Para ver como esse super trapaceiro funcionaria como antiviral, tenOever e seus colegas o embalaram em um spray nasal. Eles infectaram camundongos com uma cepa letal de gripe e depois esguicharam o supertrapaceiro no nariz dos animais. O vírus supertrapaceiro foi tão bom em explorar vírus funcionais e retardar sua replicação que os ratos conseguiram se recuperar da gripe em algumas semanas. Sem a ajuda dos supertrapaceiros, os animais morreram.

Os pesquisadores obtiveram resultados ainda melhores quando pulverizaram os supertrapaceiros no nariz dos ratos antes de serem infectados. Os super-trapaceiros ficaram à espreita dentro dos ratos e atacaram os vírus funcionais da gripe assim que eles chegaram.

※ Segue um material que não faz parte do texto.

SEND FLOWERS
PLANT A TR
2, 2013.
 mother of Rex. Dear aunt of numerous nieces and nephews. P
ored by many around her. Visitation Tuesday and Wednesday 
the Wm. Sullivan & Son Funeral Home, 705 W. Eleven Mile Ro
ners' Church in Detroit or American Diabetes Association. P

Então tenOever e seus colegas mudaram-se para furões para seus experimentos. Os furões sofrem infecções de gripe mais como os humanos: em particular, ao contrário dos ratos, os vírus da gripe se espalham facilmente de um furão doente para um furão saudável em uma gaiola adjacente. Os cientistas descobriram que o spray nasal reduziu rapidamente o número de vírus da gripe em furões infectados, tal como observaram em ratos. No entanto, os cientistas ficaram surpresos quando observaram os vírus que os furões infectados transmitiram aos animais saudáveis. Eles transmitiram não apenas vírus normais, mas também supertrapaceiros guardados dentro de suas conchas proteicas.

Essa descoberta levanta a possibilidade tentadora de que os super-trapaceiros possam ser capazes de impedir a propagação de uma nova estirpe de gripe. Se as pessoas recebessem sprays de vírus supertrapaceiros, poderiam se recuperar rapidamente das infecções. E se transmitissem a nova estirpe do vírus a outros, também transmitiriam o super-trapaceiro para o impedir. “É um neutralizador de pandemia”, disse tenOever.

Isso é verdade em conceito, pelo menos. A TenOever precisaria realizar um ensaio clínico em humanos para ver se funcionaria como em animais. No entanto, os reguladores tiveram dúvidas em aprovar tal experiência, disse ele, já que isso não significaria simplesmente dar às pessoas um medicamento que actuaria sobre os vírus nos seus próprios corpos, mas também um que poderia espalhar-se para outros, quer estes consentissem ou não. não. “Esse parece ser o beijo da morte”, disse tenOever, por suas esperanças de transformar a ciência dos vírus sociais em medicina.

Díaz-Muñoz acha que é certo sermos cautelosos ao aproveitar a sociovirologia quando ainda temos muito que aprender sobre ela. Uma coisa é criar medicamentos a partir de moléculas inertes. Outra bem diferente é implantar a vida social dos vírus. “É algo vivo e em evolução”, disse Díaz-Muñoz.